++++ DATA EXTRACTS

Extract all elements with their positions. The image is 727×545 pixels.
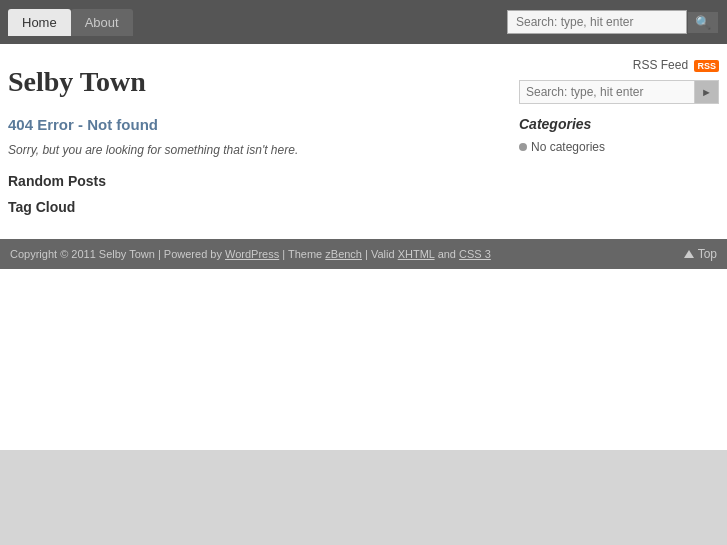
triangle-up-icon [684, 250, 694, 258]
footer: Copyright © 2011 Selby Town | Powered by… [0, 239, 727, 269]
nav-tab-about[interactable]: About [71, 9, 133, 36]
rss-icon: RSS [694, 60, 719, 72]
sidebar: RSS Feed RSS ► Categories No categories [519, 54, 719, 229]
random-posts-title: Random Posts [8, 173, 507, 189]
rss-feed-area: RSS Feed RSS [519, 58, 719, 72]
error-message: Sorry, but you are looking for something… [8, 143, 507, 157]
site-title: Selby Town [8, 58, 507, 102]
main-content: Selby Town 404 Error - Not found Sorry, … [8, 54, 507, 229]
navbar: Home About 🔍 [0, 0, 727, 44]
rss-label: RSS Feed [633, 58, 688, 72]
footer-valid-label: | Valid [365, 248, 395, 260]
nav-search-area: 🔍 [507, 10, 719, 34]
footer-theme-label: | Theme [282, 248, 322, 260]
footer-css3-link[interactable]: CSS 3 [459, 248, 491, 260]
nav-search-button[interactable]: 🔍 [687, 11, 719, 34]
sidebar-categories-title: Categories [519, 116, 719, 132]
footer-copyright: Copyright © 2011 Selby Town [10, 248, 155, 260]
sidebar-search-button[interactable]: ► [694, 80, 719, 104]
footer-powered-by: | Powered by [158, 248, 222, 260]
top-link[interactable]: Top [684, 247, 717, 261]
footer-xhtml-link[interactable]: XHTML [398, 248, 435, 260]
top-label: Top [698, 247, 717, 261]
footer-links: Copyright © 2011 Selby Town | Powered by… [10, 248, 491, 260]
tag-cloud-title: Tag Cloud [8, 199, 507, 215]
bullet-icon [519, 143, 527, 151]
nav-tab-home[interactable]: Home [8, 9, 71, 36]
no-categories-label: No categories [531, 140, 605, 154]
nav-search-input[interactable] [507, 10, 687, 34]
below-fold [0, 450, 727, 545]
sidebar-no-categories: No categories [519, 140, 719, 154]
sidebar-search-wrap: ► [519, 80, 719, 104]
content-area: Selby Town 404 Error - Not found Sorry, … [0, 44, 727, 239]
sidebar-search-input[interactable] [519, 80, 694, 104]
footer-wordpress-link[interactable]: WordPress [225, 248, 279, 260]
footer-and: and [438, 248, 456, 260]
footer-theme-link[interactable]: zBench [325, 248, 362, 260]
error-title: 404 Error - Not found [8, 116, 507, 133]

++++++++

_INSTRUCTIONS TO FOLLOW_:
The copy you write out must match the entries word for word, minus their pictures.

_WRITTEN ANSWER_:
Extract all elements with their positions. The image is 727×545 pixels.
triangle-up-icon [684, 250, 694, 258]
footer: Copyright © 2011 Selby Town | Powered by… [0, 239, 727, 269]
nav-tab-about[interactable]: About [71, 9, 133, 36]
rss-icon: RSS [694, 60, 719, 72]
sidebar: RSS Feed RSS ► Categories No categories [519, 54, 719, 229]
random-posts-title: Random Posts [8, 173, 507, 189]
rss-feed-area: RSS Feed RSS [519, 58, 719, 72]
error-message: Sorry, but you are looking for something… [8, 143, 507, 157]
site-title: Selby Town [8, 58, 507, 102]
main-content: Selby Town 404 Error - Not found Sorry, … [8, 54, 507, 229]
navbar: Home About 🔍 [0, 0, 727, 44]
rss-label: RSS Feed [633, 58, 688, 72]
footer-valid-label: | Valid [365, 248, 395, 260]
nav-search-area: 🔍 [507, 10, 719, 34]
footer-theme-label: | Theme [282, 248, 322, 260]
footer-css3-link[interactable]: CSS 3 [459, 248, 491, 260]
nav-search-button[interactable]: 🔍 [687, 11, 719, 34]
sidebar-categories-title: Categories [519, 116, 719, 132]
footer-copyright: Copyright © 2011 Selby Town [10, 248, 155, 260]
sidebar-search-button[interactable]: ► [694, 80, 719, 104]
footer-powered-by: | Powered by [158, 248, 222, 260]
top-link[interactable]: Top [684, 247, 717, 261]
footer-xhtml-link[interactable]: XHTML [398, 248, 435, 260]
top-label: Top [698, 247, 717, 261]
footer-links: Copyright © 2011 Selby Town | Powered by… [10, 248, 491, 260]
tag-cloud-title: Tag Cloud [8, 199, 507, 215]
bullet-icon [519, 143, 527, 151]
nav-tab-home[interactable]: Home [8, 9, 71, 36]
no-categories-label: No categories [531, 140, 605, 154]
nav-search-input[interactable] [507, 10, 687, 34]
below-fold [0, 450, 727, 545]
sidebar-no-categories: No categories [519, 140, 719, 154]
sidebar-search-wrap: ► [519, 80, 719, 104]
content-area: Selby Town 404 Error - Not found Sorry, … [0, 44, 727, 239]
sidebar-search-input[interactable] [519, 80, 694, 104]
footer-wordpress-link[interactable]: WordPress [225, 248, 279, 260]
footer-and: and [438, 248, 456, 260]
footer-theme-link[interactable]: zBench [325, 248, 362, 260]
error-title: 404 Error - Not found [8, 116, 507, 133]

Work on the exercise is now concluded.